No not at all. Most of the LOB applications you see these days work very well in most browsers. Ours works in Firefox, Chrome, IE, Safari perfectly and is entirely plugin free. I've not seen an ActiveX for about 5 years and that was a file upload control. All our fugly desktop integration is done with a broker application which runs on the user's machine and talks to local COM objects via web services. You see an occasional fugy J2EE page or a WebForms page but mostly, it's pretty spankingly good looking and works well. This is financial sector stuff as well which is the worst market for heel-dragging.

Corporations fear things breaking. Retraining is rarely an issue for a browser upgrade. However, if someone pushes out a crap Chrome update like this and an LOB application goes pop then heads roll. Chrome is entirely out of band from their normal operations and skill sets so it just doesn't even get considered.

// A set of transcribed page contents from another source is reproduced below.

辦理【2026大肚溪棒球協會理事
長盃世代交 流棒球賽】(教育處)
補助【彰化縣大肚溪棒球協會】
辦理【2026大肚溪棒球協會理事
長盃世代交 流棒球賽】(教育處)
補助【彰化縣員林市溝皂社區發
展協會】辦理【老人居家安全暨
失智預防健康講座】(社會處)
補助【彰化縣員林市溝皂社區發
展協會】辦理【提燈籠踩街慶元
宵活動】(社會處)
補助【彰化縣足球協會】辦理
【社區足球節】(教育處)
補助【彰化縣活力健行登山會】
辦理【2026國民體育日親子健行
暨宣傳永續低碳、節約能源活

It also has dubious unpredictable support lifecycles and a rate of change which would scare anyone. To use a car analogy: they want a 3 year old Volvo, not a 6 month old Tesla.

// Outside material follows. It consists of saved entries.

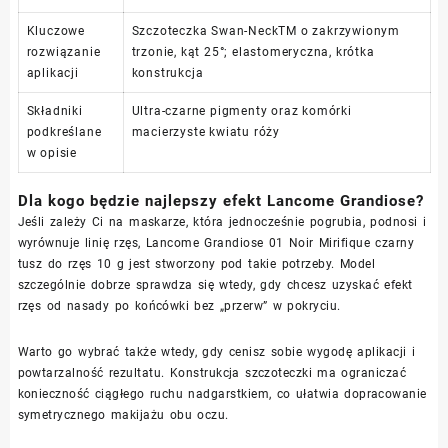
Kluczowe
Szczoteczka Swan-NeckTM o zakrzywionym
rozwiązanie
trzonie, kąt 25°; elastomeryczna, krótka
aplikacji
konstrukcja
Składniki
Ultra-czarne pigmenty oraz komórki
podkreślane
macierzyste kwiatu róży
w opisie
Dla kogo będzie najlepszy efekt Lancome Grandiose?
Jeśli zależy Ci na maskarze, która jednocześnie pogrubia, podnosi i
wyrównuje linię rzęs, Lancome Grandiose 01 Noir Mirifique czarny
tusz do rzęs 10 g jest stworzony pod takie potrzeby. Model
szczególnie dobrze sprawdza się wtedy, gdy chcesz uzyskać efekt
rzęs od nasady po końcówki bez „przerw” w pokryciu.
Warto go wybrać także wtedy, gdy cenisz sobie wygodę aplikacji i
powtarzalność rezultatu. Konstrukcja szczoteczki ma ograniczać
konieczność ciągłego ruchu nadgarstkiem, co ułatwia dopracowanie
symetrycznego makijażu obu oczu.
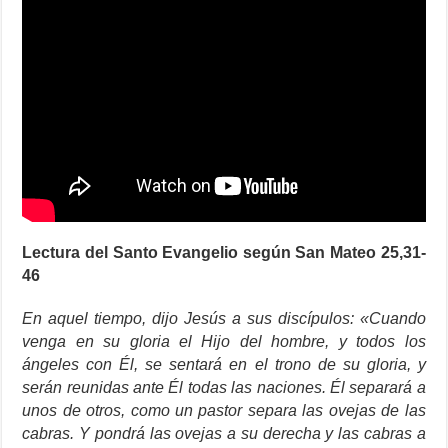
Lectura del Santo Evangelio según San Mateo 25,31-
46
En aquel tiempo, dijo Jesús a sus discípulos: «Cuando
venga en su gloria el Hijo del hombre, y todos los
ángeles con Él, se sentará en el trono de su gloria, y
serán reunidas ante Él todas las naciones. Él separará a
unos de otros, como un pastor separa las ovejas de las
cabras. Y pondrá las ovejas a su derecha y las cabras a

I think being able to differentiate in the browser market is a great thing. Chrome can offer tools for enterprise use, but I seriously doubt that they are ever going to offer long term support for old versions. Meanwhile that's Microsoft's bread and butter, but that means that if you want a larger portion of experimental or recently finalized web features, you have to go somewhere besides IE.

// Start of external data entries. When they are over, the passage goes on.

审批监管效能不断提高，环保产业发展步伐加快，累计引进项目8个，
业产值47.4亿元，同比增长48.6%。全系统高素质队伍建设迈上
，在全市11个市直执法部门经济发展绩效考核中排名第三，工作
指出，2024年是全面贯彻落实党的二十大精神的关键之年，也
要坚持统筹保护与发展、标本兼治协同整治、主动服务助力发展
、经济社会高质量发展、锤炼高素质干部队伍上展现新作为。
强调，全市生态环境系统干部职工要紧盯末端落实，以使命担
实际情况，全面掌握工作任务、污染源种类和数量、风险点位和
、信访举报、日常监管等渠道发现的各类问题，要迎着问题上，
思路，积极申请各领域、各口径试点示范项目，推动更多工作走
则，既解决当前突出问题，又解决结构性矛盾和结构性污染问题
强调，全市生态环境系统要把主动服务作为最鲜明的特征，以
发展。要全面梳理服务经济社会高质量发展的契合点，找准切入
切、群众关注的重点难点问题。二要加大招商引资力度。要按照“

What's bad is when you have to cater to old, broken IE behavior because you have to support that part of the market. We're seeing much less of that and more just "IE doesn't support new feature X". That does hold back some of the newest stuff, but not having typed arrays is not at all comparable to having to support IE6, for instance.

Personally, I would be ecstatic if we can maintain for as long as possible this nearly even split of marketshare over three (desktop) browsers.

What is your experience based on?

I've been working with some large enterprises in the past (50k+ employees), all of them only use IE and all of them are full with some crappy ActiveX software, some by HP, some homegrown, it's really full of that crap. :( Even software that would support multi-platform is crippled in a way that only Windows+IE works, because in the projects noone cares if some other browser or (god forbid) another OS is supported.

European finance, insurance, banking, news agencies, e-commerce and market research companies. We're talking large companies on the same scale.
In my experience those kind of companies are heavily involved with big players like MS, HP, etc. who all push their own proprietary crap. Bundle this with a "we don't allow employees to install other browers so why should we care/test/develop for other technologies? We can even assume every PC has ActiveX installed and ready, so hell yeah let's use that!"